• Task instructions: Wherever the string "Artikel" shows up in the material below, copy that line.

• Supplied records:
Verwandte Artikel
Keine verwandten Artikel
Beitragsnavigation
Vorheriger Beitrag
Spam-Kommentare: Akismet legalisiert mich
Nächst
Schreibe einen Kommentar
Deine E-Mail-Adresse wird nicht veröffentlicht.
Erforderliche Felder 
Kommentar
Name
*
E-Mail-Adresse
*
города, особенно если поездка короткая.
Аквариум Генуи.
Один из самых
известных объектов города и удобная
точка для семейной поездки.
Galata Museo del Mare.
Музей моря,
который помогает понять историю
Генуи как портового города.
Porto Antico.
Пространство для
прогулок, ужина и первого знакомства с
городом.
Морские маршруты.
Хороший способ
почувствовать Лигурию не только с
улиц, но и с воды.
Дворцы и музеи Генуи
==
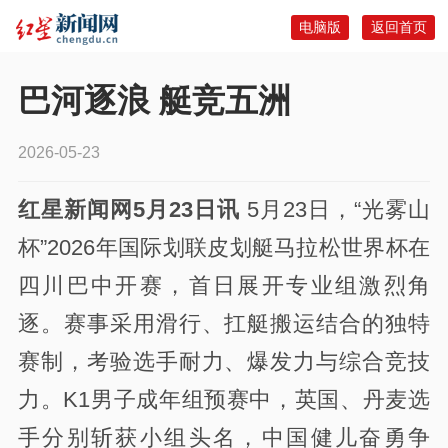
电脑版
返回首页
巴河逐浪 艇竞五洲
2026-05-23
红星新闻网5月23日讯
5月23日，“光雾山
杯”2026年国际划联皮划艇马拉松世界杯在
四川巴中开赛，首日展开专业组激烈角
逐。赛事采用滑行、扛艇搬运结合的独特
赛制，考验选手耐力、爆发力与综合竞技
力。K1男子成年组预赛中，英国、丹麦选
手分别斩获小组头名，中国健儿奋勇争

• Response box:
Verwandte Artikel
Keine verwandten Artikel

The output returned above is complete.